Instructions to follow -
Take the records below and set down exactly the lines from the one with "Exaltaciones" to the one with "Карта сайту", ends included; do not copy the pictures.
---------- Data shown
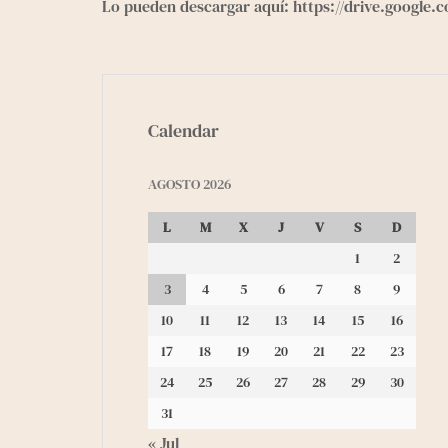
Lo pueden descargar aquí:
https://drive.googl
Calendar
AGOSTO 2026
L
M
X
J
V
S
D
1
2
3
4
5
6
7
8
9
10
11
12
13
14
15
16
17
18
19
20
21
22
23
24
25
26
27
28
29
30
31
« Jul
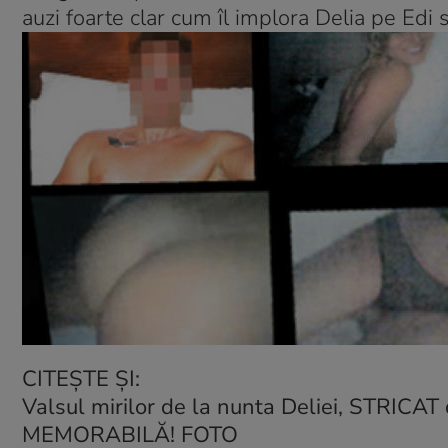
auzi foarte clar cum îl implora Delia pe Edi 
CITEŞTE ŞI:
Valsul mirilor de la nunta Deliei, STRICA
MEMORABILĂ! FOTO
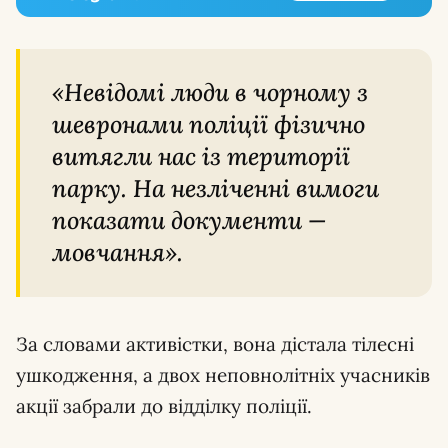
«Невідомі люди в чорному з
шевронами поліції фізично
витягли нас із території
парку. На незліченні вимоги
показати документи —
мовчання».
За словами активістки, вона дістала тілесні
ушкодження, а двох неповнолітніх учасників
акції забрали до відділку поліції.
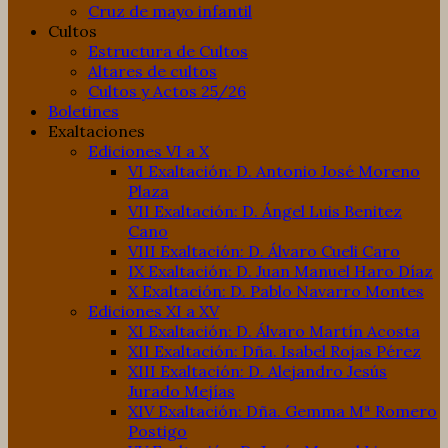
Cruz de mayo infantil
Cultos
Estructura de Cultos
Altares de cultos
Cultos y Actos 25/26
Boletines
Exaltaciones
Ediciones VI a X
VI Exaltación: D. Antonio José Moreno
Plaza
VII Exaltación: D. Ángel Luis Benitez
Cano
VIII Exaltación: D. Álvaro Cueli Caro
IX Exaltación: D. Juan Manuel Haro Díaz
X Exaltación: D. Pablo Navarro Montes
Ediciones XI a XV
XI Exaltación: D. Álvaro Martín Acosta
XII Exaltación: Dña. Isabel Rojas Pérez
XIII Exaltación: D. Alejandro Jesús
Jurado Mejías
XIV Exaltación: Dña. Gemma Mª Romero
Postigo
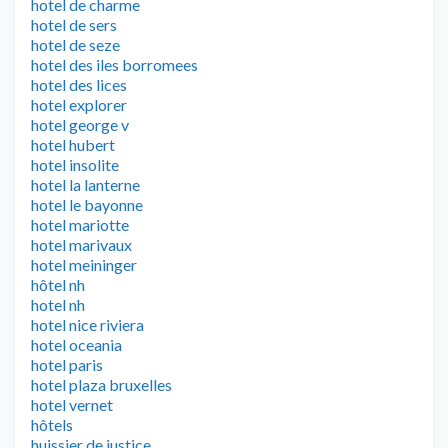
hotel de charme
hotel de sers
hotel de seze
hotel des iles borromees
hotel des lices
hotel explorer
hotel george v
hotel hubert
hotel insolite
hotel la lanterne
hotel le bayonne
hotel mariotte
hotel marivaux
hotel meininger
hôtel nh
hotel nh
hotel nice riviera
hotel oceania
hotel paris
hotel plaza bruxelles
hotel vernet
hôtels
huissier de justice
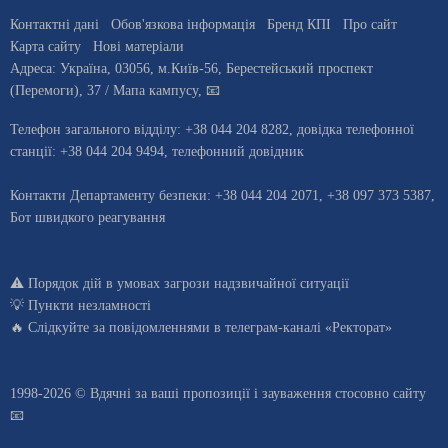
Контактні дані
Обов'язкова інформація
Бренд КПІ
Про сайт
Карта сайту
Нові матеріали
Адреса:
Україна
,
03056
, м.
Київ
-56,
Берестейський проспект
(Перемоги), 37
/ Мапа кампусу
,
📧
Телефон загального відділу:
+38 044 204 8282
, довiдка телефонної
станцiї:
+38 044 204 9494
,
телефонний довідник
Контакти Департаменту безпеки: +38 044 204 2071, +38 097 373 5387,
Бот швидкого реагування
⚠️
Порядок дій в умовах загрози надзвичайної ситуації
💡
Пункти незламності
🔥 Слідкуйте за повідомленнями в
телеграм-каналі «Ректорат»
1998-2026 © Вдячні за ваші
пропозиції і зауваження стосовно сайту
📧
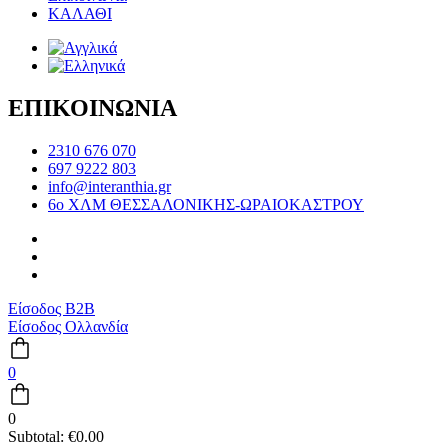
ΚΑΛΑΘΙ
ΕΠΙΚΟΙΝΩΝΙΑ
2310 676 070
697 9222 803
info@interanthia.gr
6ο ΧΛΜ ΘΕΣΣΑΛΟΝΙΚΗΣ-ΩΡΑΙΟΚΑΣΤΡΟΥ
Είσοδος B2B
Είσοδος Ολλανδία
0
0
Subtotal:
€
0.00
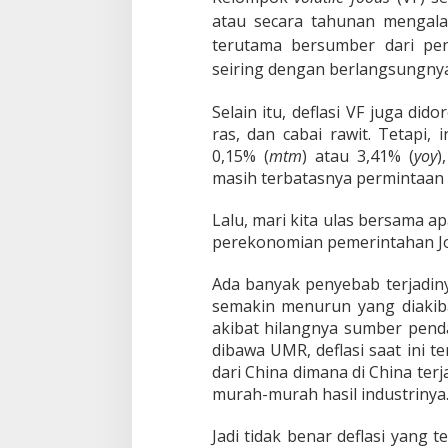
y
atau secara tahunan mengalam
a
terutama bersumber dari pe
B
e
seiring dengan berlangsungnya
l
i
Selain itu, deflasi VF juga d
M
ras, dan cabai rawit. Tetapi, i
a
s
0,15% (
mtm
) atau 3,41% (
yoy
)
y
masih terbatasnya permintaan 
a
r
Lalu, mari kita ulas bersama ap
a
perekonomian pemerintahan J
k
a
t
Ada banyak penyebab terjadiny
semakin menurun yang diakib
akibat hilangnya sumber pend
dibawa UMR, deflasi saat ini t
dari China dimana di China terj
murah-murah hasil industrinya
Jadi tidak benar deflasi yang t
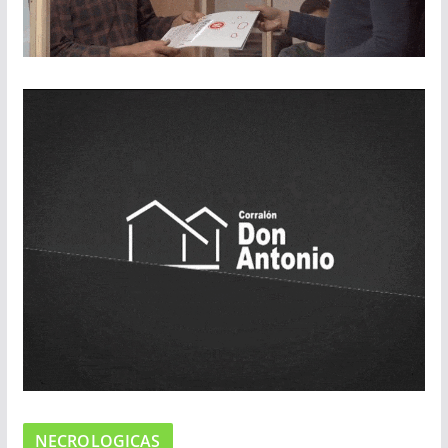
NECROLOGICAS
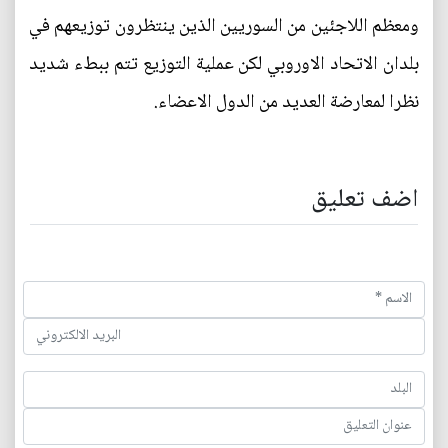
ومعظم اللاجئين من السوريين الذين ينتظرون توزيعهم في
بلدان الاتحاد الاوروبي لكن عملية التوزيع تتم ببطء شديد
نظرا لمعارضة العديد من الدول الاعضاء.
اضف تعليق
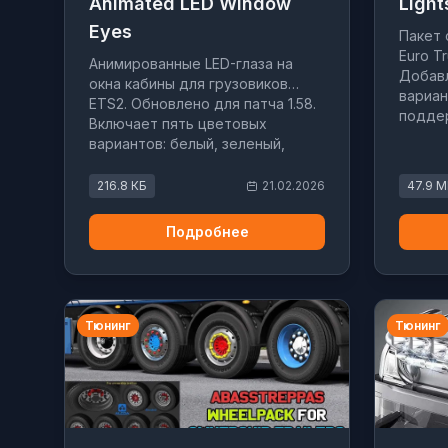
Animated LED Window
Light
Eyes
Пакет 
Euro Tr
Анимированные LED-глаза на
Добавл
окна кабины для грузовиков
вариан
ETS2. Обновлено для патча 1.58.
поддер
Включает пять цветовых
вариантов: белый, зеленый,
синий, красный, янтарный.
216.8 КБ
21.02.2026
47.9 
Подробнее
Тюнинг
Тюнинг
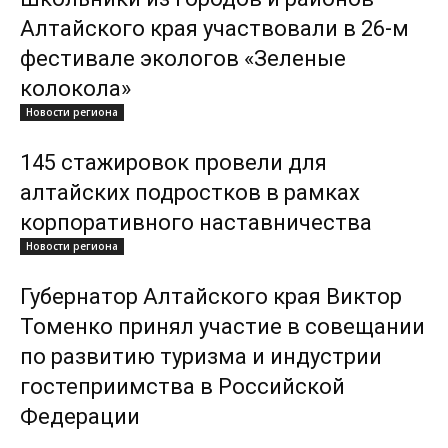
Алтайского края участвовали в 26-м
фестивале экологов «Зеленые
колокола»
Новости региона
145 стажировок провели для
алтайских подростков в рамках
корпоративного наставничества
Новости региона
Губернатор Алтайского края Виктор
Томенко принял участие в совещании
по развитию туризма и индустрии
гостеприимства в Российской
Федерации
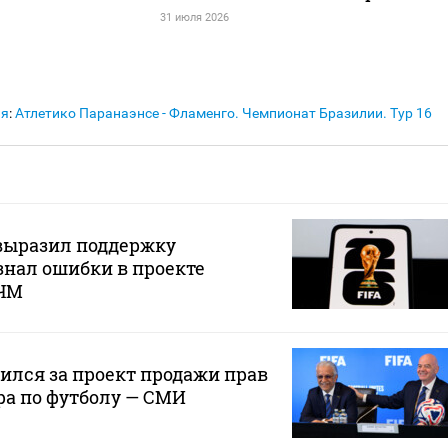
31 июля 2026
ия
:
Атлетико Паранаэнсе - Фламенго. Чемпионат Бразилии. Тур 16
ыразил поддержку
нал ошибки в проекте
 ЧМ
лся за проект продажи прав
ра по футболу — СМИ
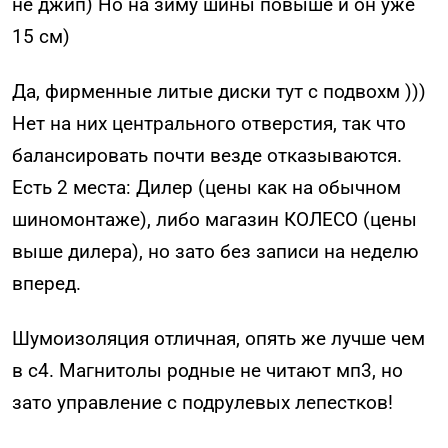
не джип) Но на зиму шины повыше и он уже
15 см)
Да, фирменные литые диски тут с подвохм )))
Нет на них центрального отверстия, так что
балансировать почти везде отказываются.
Есть 2 места: Дилер (цены как на обычном
шиномонтаже), либо магазин КОЛЕСО (цены
выше дилера), но зато без записи на неделю
вперед.
Шумоизоляция отличная, опять же лучше чем
в с4. Магнитолы родные не читают мп3, но
зато управление с подрулевых лепестков!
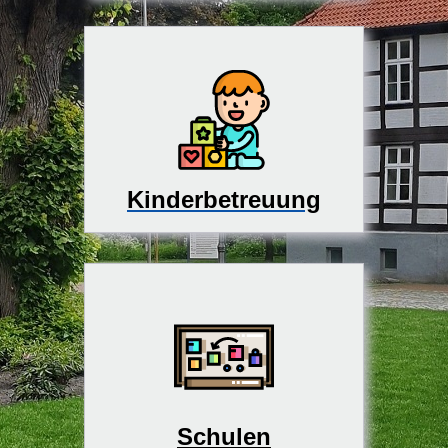
Kinderbetreuung
Schulen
--------------------
Result below -
Exaltaciones
Ediciones VI a X
VI Exaltación: D. Antonio José Moreno
Plaza
VII Exaltación: D. Ángel Luis Benitez
Cano
VIII Exaltación: D. Álvaro Cueli Caro
IX Exaltación: D. Juan Manuel Haro Díaz
X Exaltación: D. Pablo Navarro Montes
Ediciones XI a XV
XI Exaltación: D. Álvaro Martín Acosta
XII Exaltación: Dña. Isabel Rojas Pérez
XIII Exaltación: D. Alejandro Jesús
Jurado Mejías
XIV Exaltación: Dña. Gemma Mª Romero
Postigo
hotel de charme
hotel de sers
hotel de seze
hotel des iles borromees
hotel des lices
hotel explorer
hotel george v
hotel hubert
hotel insolite
hotel la lanterne
hotel le bayonne
hotel mariotte
hotel marivaux
hotel meininger
hôtel nh
hotel nh
hotel nice riviera
hotel oceania
hotel paris
hotel plaza bruxelles
hotel vernet
hôtels
huissier de justice
Контактні дані
Обов'язкова інформація
Бренд КПІ
Про сайт
Карта сайту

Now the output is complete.